Why Coach, Limited, TJX caught Sterne Agee's eye
The brokerage firm initiated coverage on a bevy of retail stocks today, seeing strength and growth prospects as catalysts.
On Monday, brokerage firm Sterne Agee initiated coverage on a number of specialty retailers, citing strong growth prospects and longer-term fundamentals that are under-appreciated or misunderstood.
Among those retailers that Sterne Agee initiated with Buy ratings were Coach (COH), Limited Brands (LTD) and TJX Companies (TJX). Here is a peek at what analysts expect from these three stocks and how their share prices have fared.
This New York City-based designer of handbags and other accessories has a market capitalization of more than $13 billion. Its dividend yield is near 2.5%, and the price-to-earnings (P/E) ratio is less than the industry average. The long-term earnings per share (EPS) growth forecast is more than 13%. The return on equity is about 53% and the return on investment is more than 43%.
The number of Coach shares sold short as of the February 15 settlement date represents more than four percent of the total float, after rising about 17% from the previous period.

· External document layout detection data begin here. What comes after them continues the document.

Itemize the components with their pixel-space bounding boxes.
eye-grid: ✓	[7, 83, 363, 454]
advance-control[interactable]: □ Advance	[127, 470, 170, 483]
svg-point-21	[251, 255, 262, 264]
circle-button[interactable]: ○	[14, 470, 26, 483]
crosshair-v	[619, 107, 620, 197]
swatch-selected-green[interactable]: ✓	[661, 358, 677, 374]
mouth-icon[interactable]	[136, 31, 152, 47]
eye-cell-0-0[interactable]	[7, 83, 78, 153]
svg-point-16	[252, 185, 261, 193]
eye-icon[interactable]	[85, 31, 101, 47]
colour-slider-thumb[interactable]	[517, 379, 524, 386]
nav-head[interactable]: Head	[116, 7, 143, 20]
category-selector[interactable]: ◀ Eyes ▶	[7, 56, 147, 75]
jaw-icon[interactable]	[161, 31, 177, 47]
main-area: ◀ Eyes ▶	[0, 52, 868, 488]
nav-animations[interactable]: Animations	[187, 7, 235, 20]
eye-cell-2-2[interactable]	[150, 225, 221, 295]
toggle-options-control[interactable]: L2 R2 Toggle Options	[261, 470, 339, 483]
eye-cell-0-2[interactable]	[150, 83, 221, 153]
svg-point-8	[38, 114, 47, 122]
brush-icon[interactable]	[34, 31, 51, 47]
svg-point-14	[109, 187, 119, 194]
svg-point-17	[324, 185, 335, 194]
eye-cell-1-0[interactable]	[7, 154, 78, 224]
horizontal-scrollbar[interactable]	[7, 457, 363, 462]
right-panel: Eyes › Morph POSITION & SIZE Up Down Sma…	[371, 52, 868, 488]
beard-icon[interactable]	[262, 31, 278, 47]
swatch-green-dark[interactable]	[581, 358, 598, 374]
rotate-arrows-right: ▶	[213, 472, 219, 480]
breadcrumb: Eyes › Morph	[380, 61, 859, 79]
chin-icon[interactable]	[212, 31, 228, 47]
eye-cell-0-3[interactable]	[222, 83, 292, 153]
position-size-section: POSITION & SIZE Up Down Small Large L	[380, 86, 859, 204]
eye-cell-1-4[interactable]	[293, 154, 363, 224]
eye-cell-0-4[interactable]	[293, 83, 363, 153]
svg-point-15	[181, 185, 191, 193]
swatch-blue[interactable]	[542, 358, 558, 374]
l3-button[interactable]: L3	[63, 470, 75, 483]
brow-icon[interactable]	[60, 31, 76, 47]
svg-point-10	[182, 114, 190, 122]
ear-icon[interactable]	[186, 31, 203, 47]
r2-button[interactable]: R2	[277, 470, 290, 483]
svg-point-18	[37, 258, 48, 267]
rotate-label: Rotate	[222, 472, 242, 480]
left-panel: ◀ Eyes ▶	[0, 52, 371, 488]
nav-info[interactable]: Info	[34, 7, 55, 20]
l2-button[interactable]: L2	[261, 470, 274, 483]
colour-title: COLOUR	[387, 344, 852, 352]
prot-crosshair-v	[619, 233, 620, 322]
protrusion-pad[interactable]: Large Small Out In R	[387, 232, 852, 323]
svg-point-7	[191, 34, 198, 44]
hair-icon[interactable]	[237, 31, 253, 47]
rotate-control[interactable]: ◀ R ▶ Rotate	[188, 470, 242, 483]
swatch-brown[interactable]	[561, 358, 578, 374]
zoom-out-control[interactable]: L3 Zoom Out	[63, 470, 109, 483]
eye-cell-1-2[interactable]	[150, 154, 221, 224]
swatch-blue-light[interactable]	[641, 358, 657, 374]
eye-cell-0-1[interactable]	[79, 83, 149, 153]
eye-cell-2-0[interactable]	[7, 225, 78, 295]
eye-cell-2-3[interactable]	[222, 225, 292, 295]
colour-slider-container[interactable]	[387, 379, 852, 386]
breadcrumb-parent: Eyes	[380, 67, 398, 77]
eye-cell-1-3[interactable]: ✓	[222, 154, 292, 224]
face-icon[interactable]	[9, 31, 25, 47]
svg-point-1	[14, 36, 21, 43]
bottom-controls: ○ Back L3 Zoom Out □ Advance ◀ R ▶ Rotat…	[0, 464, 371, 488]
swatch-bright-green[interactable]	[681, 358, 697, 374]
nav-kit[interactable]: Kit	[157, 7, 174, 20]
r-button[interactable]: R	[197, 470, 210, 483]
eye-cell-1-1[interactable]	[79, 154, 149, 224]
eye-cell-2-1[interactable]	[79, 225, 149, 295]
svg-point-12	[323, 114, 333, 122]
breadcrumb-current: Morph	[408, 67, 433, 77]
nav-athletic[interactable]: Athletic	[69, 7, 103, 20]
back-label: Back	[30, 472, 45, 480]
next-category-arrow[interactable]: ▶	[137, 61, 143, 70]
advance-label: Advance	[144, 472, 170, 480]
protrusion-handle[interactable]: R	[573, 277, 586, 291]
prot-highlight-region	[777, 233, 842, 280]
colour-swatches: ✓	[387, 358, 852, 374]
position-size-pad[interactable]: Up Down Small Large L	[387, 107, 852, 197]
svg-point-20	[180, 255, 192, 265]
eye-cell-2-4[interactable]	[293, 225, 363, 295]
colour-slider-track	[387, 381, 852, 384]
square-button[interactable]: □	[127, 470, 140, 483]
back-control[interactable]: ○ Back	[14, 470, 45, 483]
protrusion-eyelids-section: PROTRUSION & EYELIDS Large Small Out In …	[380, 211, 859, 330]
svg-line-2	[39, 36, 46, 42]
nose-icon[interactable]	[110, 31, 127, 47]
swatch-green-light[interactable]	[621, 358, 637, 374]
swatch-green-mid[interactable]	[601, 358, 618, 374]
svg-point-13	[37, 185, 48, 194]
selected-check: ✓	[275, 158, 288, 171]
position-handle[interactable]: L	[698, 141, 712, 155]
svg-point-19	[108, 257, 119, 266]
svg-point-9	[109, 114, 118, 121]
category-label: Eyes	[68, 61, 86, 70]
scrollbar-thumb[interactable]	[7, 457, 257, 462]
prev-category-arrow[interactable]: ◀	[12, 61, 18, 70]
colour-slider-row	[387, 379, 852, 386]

Of the 33 analysts who follow the stock and were polled by Thomson/First Call, 18 recommend buying the shares, while only two of them rate the stock at Underperform. The analysts feel the stock has some room to run as their price target represents more than 20% potential upside over the current share price. But note that the target is well less than the 52-week high.
Also note that the share price has declined more than 12% since the beginning of the year, and reached a 52-week low last week. Shares are trading more than 36% below where they were a year ago. The stock has underperformed the Dow Jones Industrial Average and the S&P 500 over the past six months.

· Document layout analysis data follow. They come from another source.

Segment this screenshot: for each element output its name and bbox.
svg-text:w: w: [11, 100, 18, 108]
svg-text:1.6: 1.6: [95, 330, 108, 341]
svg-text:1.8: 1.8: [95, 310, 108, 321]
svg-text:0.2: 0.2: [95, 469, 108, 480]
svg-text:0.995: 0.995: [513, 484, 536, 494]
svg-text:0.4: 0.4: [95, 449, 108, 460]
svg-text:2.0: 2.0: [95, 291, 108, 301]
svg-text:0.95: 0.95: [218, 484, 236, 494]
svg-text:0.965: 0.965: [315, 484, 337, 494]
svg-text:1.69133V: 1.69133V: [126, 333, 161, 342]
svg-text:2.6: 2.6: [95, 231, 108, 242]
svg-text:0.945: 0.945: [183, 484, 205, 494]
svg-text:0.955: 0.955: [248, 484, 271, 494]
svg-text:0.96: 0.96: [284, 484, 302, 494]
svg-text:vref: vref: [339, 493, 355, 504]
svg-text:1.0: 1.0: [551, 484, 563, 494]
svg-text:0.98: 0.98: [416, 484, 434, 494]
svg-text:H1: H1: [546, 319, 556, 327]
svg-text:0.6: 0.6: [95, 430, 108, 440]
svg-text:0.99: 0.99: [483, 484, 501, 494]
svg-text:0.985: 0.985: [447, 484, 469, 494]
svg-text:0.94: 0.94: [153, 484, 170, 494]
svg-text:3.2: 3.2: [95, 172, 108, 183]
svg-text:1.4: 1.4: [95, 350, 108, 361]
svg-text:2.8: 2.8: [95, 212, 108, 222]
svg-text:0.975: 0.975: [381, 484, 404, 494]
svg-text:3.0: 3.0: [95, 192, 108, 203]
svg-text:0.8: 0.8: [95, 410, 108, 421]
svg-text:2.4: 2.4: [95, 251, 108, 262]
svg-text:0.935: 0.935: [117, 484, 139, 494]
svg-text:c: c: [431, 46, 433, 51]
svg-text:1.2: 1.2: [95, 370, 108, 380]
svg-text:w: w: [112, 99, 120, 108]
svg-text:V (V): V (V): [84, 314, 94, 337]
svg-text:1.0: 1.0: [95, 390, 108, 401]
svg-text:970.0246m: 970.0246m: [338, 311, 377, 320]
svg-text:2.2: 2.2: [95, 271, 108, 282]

This purveyor of women's personal care products and accessories is headquartered in Columbus, Ohio, and it sports a market cap or more than $12 billion. Its long-term EPS growth forecast is about 11% and the P/E ratio is higher than the industry average. But the operating margin is greater than the industry average. The dividend yield is near 2.7%.
The short interest was more than three percent of the float at mid-February. That was the lowest number of shares sold short since November. The days to cover fell from the previous period to less than two.
Half of the 24 analysts surveyed recommend buying shares, and that has been the consensus recommendation for the past three months. Their mean price target, or where analysts expect the share price to go, is more than 11% higher than the current share price. But that would be less than the 52-week high reached in November.
The share price is down about five percent year-to-date, and it is also down marginally from a year ago. Over the past six months, the stock has underperformed competitors such as Gap (GPS), as well as the broader markets.
This $33+ billion market cap company operates more than 2,200 off-price apparel and domestics stores. Its dividend yield is about one percent. The return on equity is more than 55% and the operating margin is greater than the industry average. The P/E ratio is less than the industry average, and the long-term EPS growth forecast is about 12%.
The short interest in TJX Companies has risen about 25% since mid-January, but the number of shares sold short is only about one percent of the total float.
Sixteen of the 26 analysts surveyed recommend buying shares, and none recommends selling. Their consensus price target is less than nine percent higher than the current share price. That target would be a new multi-year high.
The share price is about four percent higher year to date, but more than 20% higher than a year ago. This stock has outperformed competitors Kohl's (KSS) and Ross Stores (ROST), as well as the broader markets, over the past six months.